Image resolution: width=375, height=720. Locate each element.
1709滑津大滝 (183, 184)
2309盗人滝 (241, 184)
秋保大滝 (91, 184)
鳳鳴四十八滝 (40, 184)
_ _ _ _ _ _ _
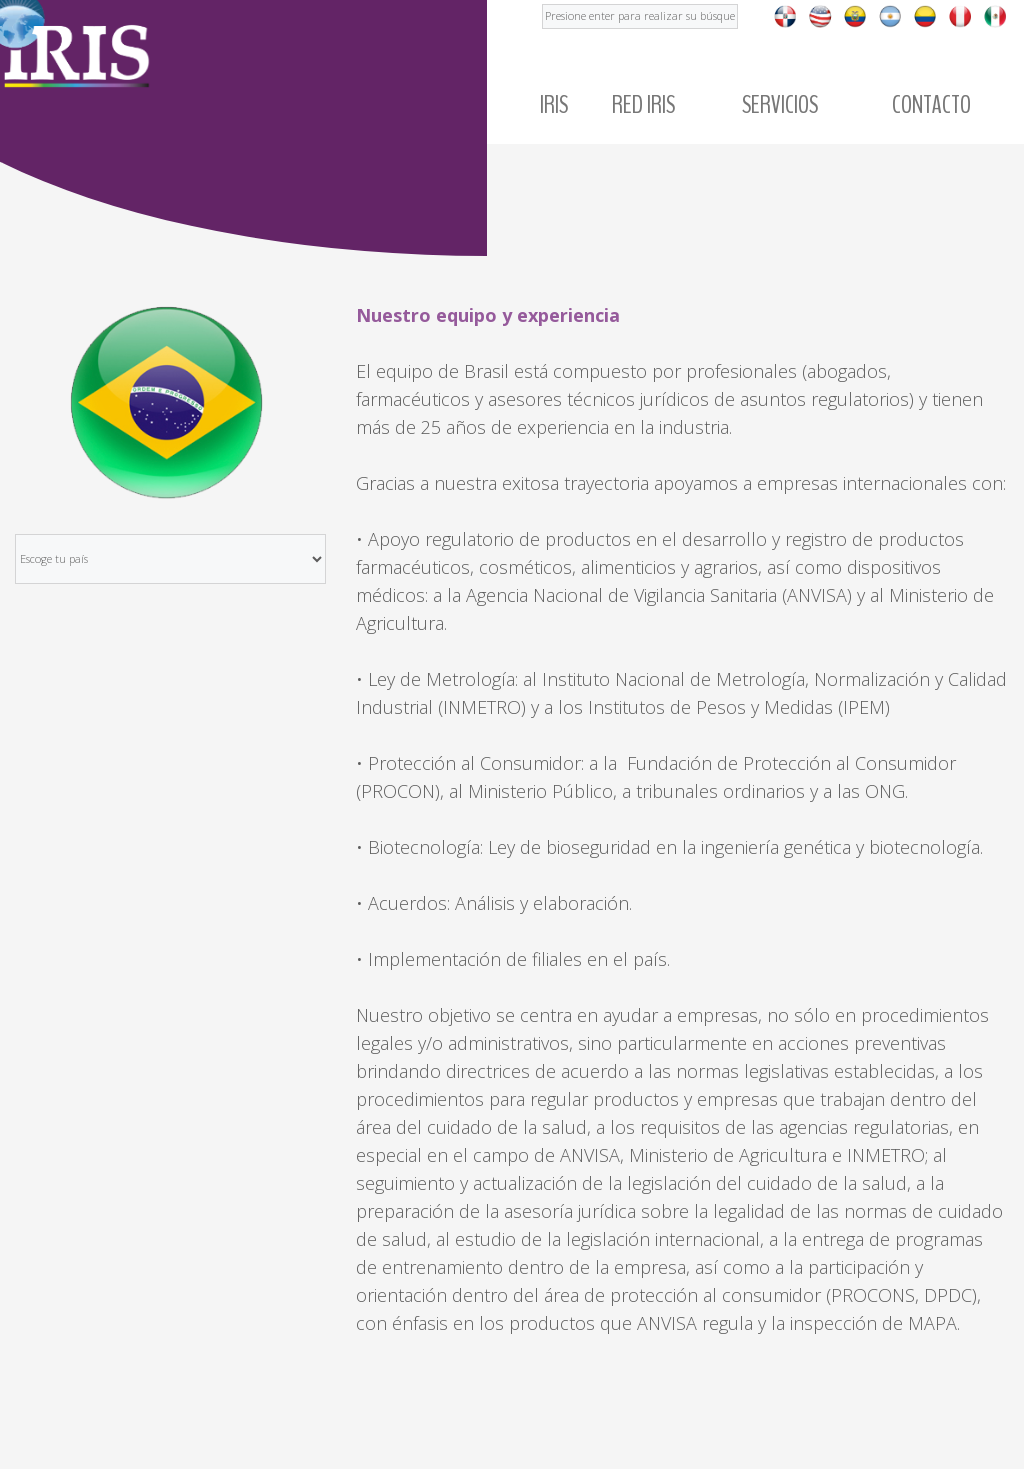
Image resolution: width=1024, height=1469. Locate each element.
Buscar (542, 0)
_ _ _ _ _ _ _
- Requirement
Respond with one number, namely the count of lines in the entries above that hold the word "resolution".

- Response
2